Construction Job Costing
The experts at On Track specialize in unique accounting concepts specific to the construction industry. One vital aspect of accounting for any construction business or contractor is the correct handling of Job Costs, as these expenses determine how to build an estimate, how to track expenses during the job, and how to accurately calculate profits upon job completion.
Many companies will incorrectly post expenses such as General Liability or Worker Compensation to Overhead when these should be posted as Direct Expenses (Cost of Goods Sold) or Job Costs. Job Cost accounting allows the owner and project managers to properly evaluate actual costs versus budgeted costs during and at the end of the job. On Track has helped many clients achieve accurate Job Cost reports. The following client stories demonstrate just how important correct Job Costing can be to a growing business.
Cash Flow Analysis
Cash flow analysis ensures you won’t run out of money before the job is over.
Owner Matt Smith made decent money on his large construction projects but never seemed to have enough money to pay the bills. Despite hiring a good bookkeeper, he admitted to having only a vague idea where his money was going, and he worried constantly whether or not he’d be able to afford everything he needed to complete projects. He brought in On Track to help him analyze his company’s Job Costing Report, including cash flow analysis, to see where and how the money was flowing in and out of his business. On Track helped him establish procedures for more accurate cost-to-complete projections. They also trained him in the implementation of systems and procedures for paying bills to ensure money coming in for a job is paying expenses on that job first. With those job expenses paid, Matt was finally able to analyze his overhead expenses and determine with confidence what he could and could not afford.
Accurate Gross Profit
Gross Profit is Income Less Job Costs (or costs of goods sold). Construction company owners need to know what their gross margin should be in order to cover all overhead expenses.
After analyzing cash flow during the last two jobs, Pete Jones realized something was off in his estimates. He had been bidding jobs based on a gross profit margin that should have covered job expenses, overhead, and met his desired net income, but his cash flow was showing something different. After paying his job expenses and then his overhead, his net income was much lower than he had projected. He knew he needed to learn how to job cost, so he asked On Track to step in. Their accounting experts found many Job Costs posted incorrectly to Overhead. Not realizing how much his jobs were actually costing him, Joe had been underbidding. By accurately job costing all expenses, Pete was able to adjust his future estimates and bid his jobs appropriately. Pete did not always win the contract on smaller jobs that could not afford him, but he did reach his desired gross profit at the end of the jobs he did get.

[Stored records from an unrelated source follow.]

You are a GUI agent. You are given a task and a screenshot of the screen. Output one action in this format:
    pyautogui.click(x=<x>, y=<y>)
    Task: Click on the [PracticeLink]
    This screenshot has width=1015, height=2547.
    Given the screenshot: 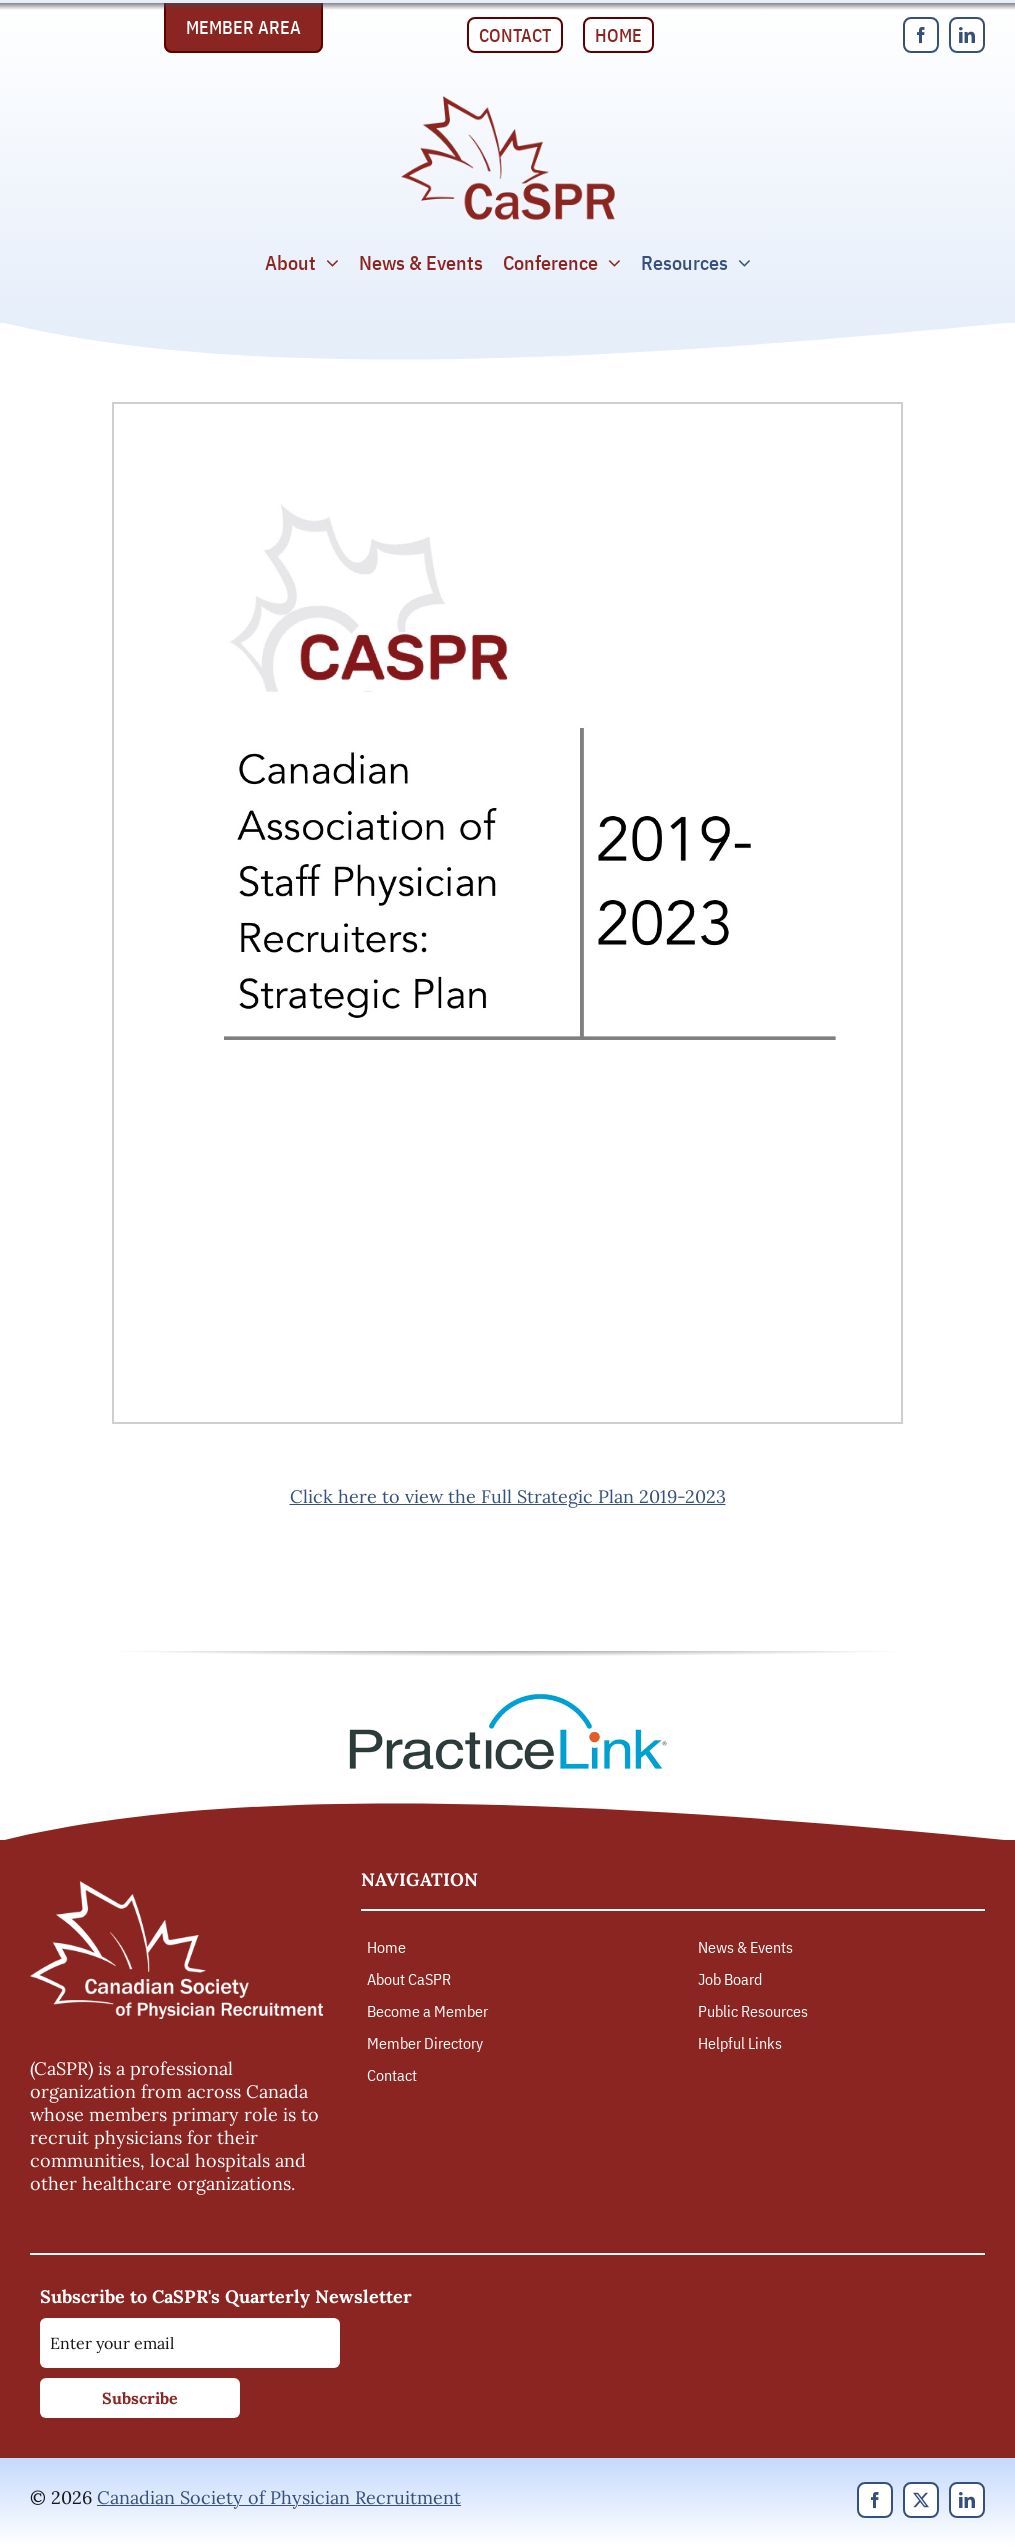 What is the action you would take?
    pyautogui.click(x=508, y=1700)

As a result, Pete’s business quickly became more profitable. He then had the stability and confidence to bid larger projects knowing he could accurately estimate their cost. By regularly analyzing his financial and job costing reports, Pete makes better decisions for his company year by year.

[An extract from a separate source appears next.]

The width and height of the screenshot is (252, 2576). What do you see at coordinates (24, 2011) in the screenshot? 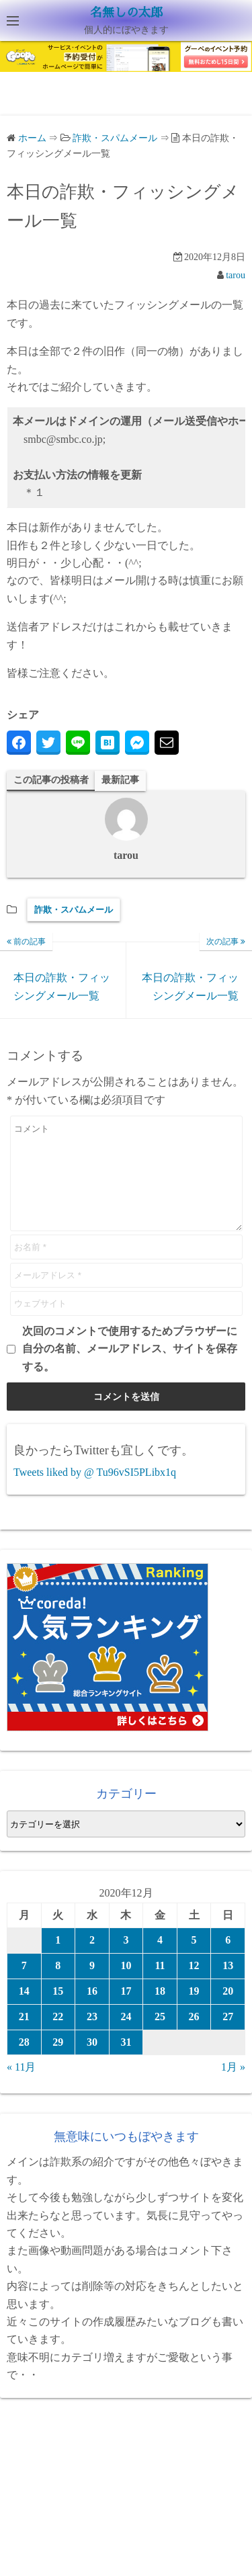 I see `14 [2020年12月14日 に投稿を公開]` at bounding box center [24, 2011].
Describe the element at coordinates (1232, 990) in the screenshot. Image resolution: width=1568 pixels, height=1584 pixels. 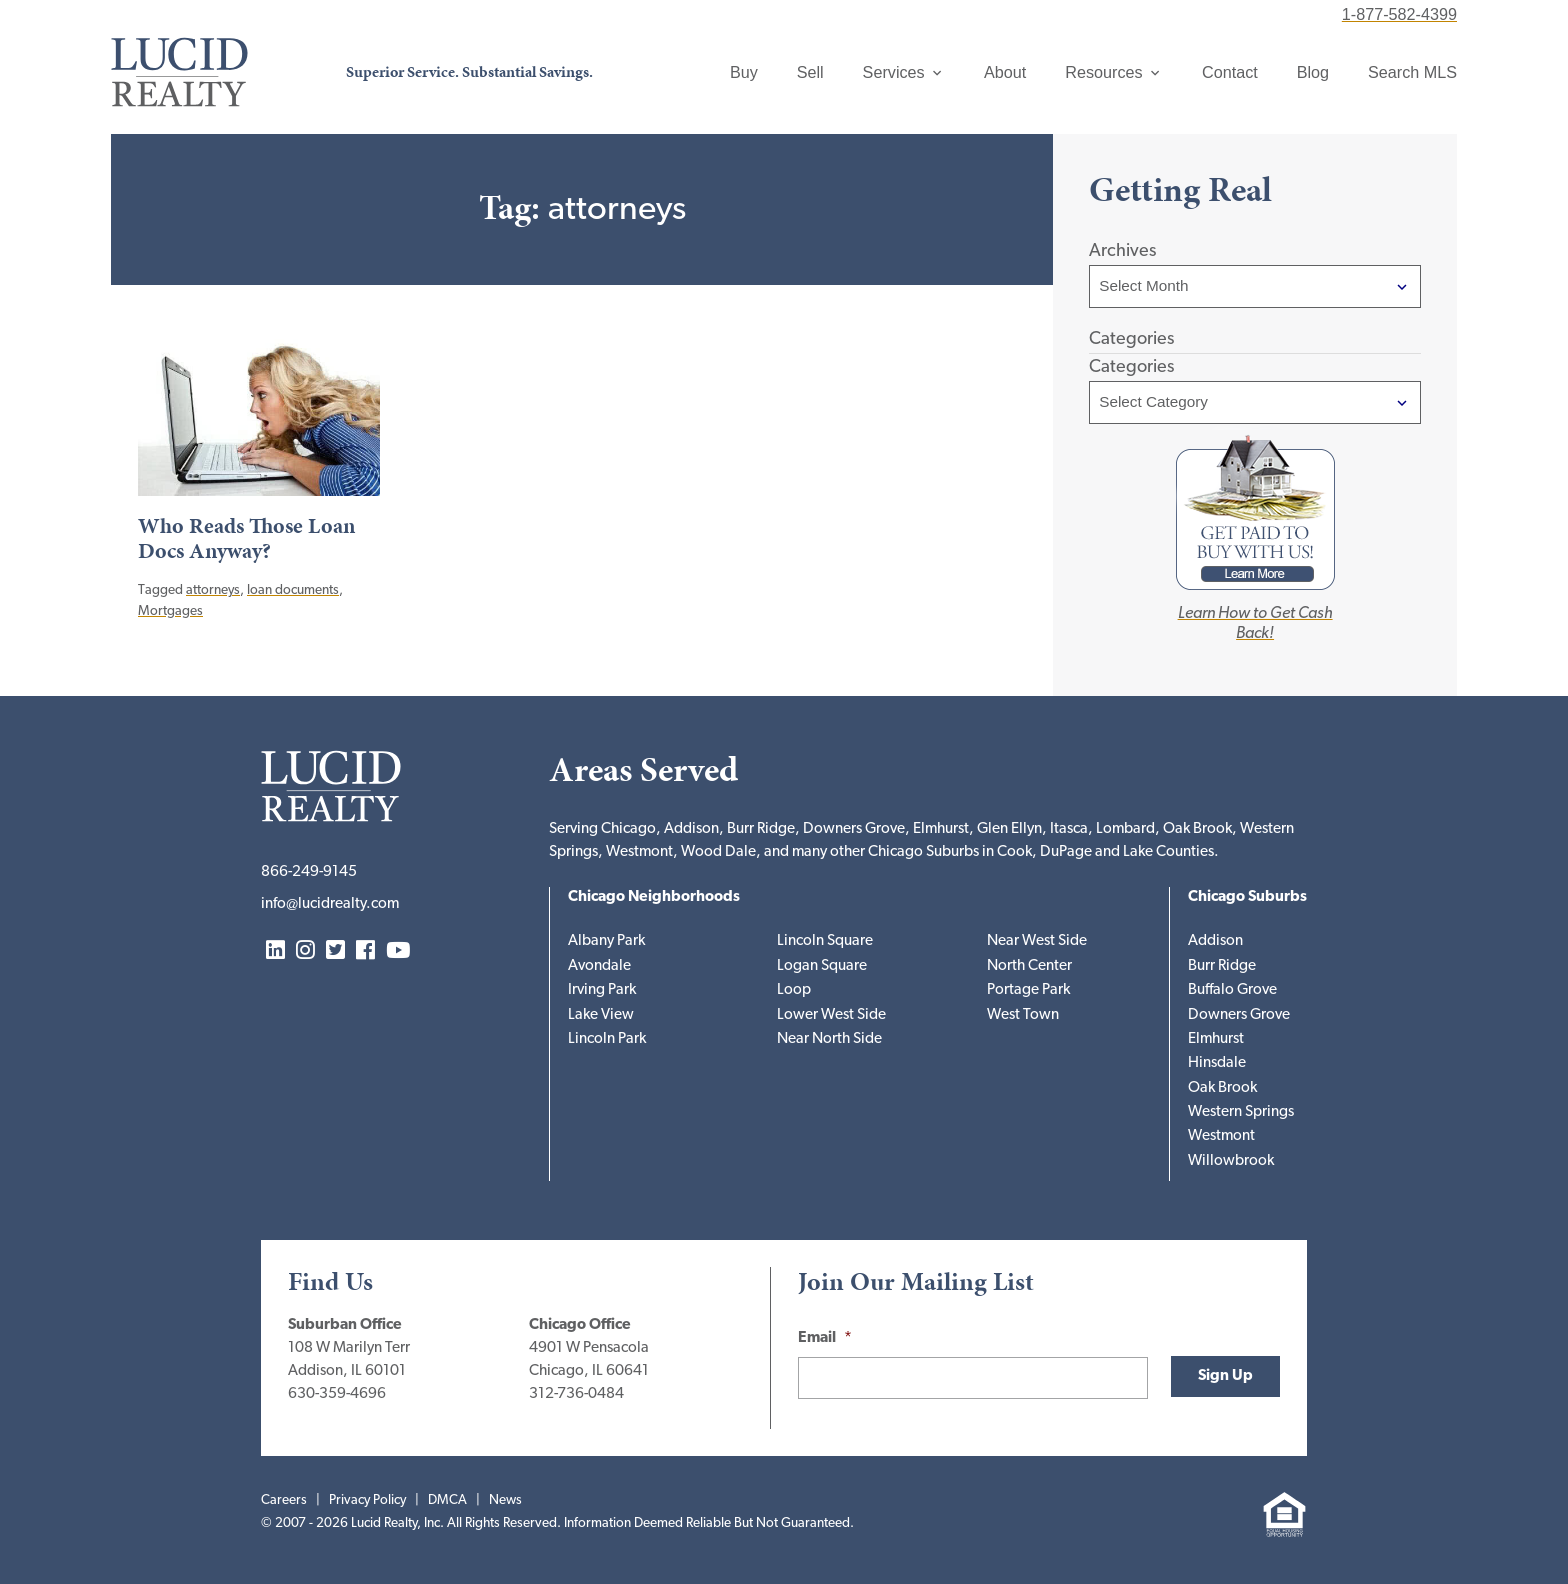 I see `Buffalo Grove` at that location.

Achieving a desired gross profit from a job estimate involves multiple accounting variables.
Greg was aware that workers’ compensation has multiple construction classification codes based on an employee’s risk, but he had not realized he was overpaying hundreds of dollars every payroll. Brown Construction had unknowingly been paying workers’ compensation for all its employees based solely on the high carpentry rate, even though there are significantly lower rates available for work such as concrete or painting. Donna Caswell at On Track Business Management stepped in to help.

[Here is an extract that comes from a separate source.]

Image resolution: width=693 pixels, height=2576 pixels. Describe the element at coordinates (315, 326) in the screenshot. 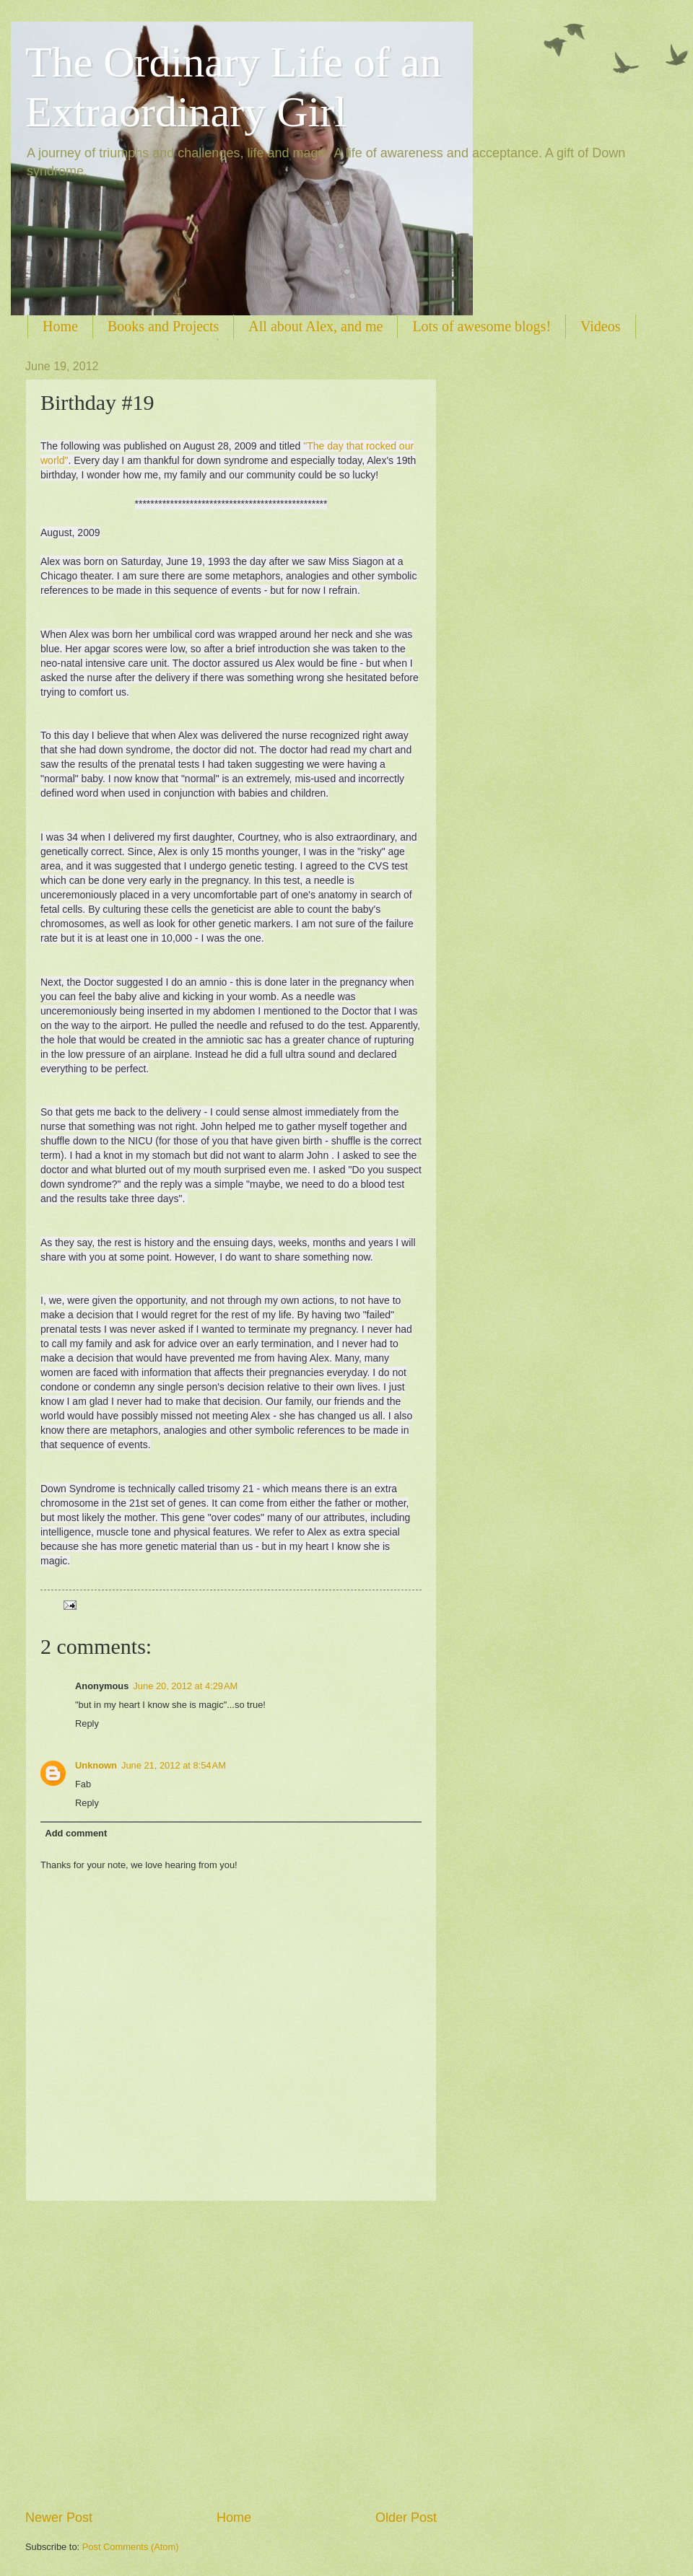 I see `All about Alex, and me` at that location.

Donna explained to Greg that with the proper documentation, i.e. an “audit trail,” Greg could take advantage of lower rates. One employee could even be assigned multiple codes, based on the jobs being performed.
Once the rates were properly applied, workers’ compensation costs at Brown Construction dropped dramatically. Before, when Greg bid jobs, he would base his estimates on incorrect workers’ compensation rates, leaving little profit after expenses. Now Brown Construction is able to deliver more competitive bids and still have profit left over to grow their business. Greg also found that workers’ compensation auditors love the precise documentation of the audit trail that On Track Business Management provides.
“The On Track team saved me thousands of dollars in unnecessary expenses. I’ll forever be grateful,” said Greg.
(Company names and minor details have been changed to protect client confidentiality.)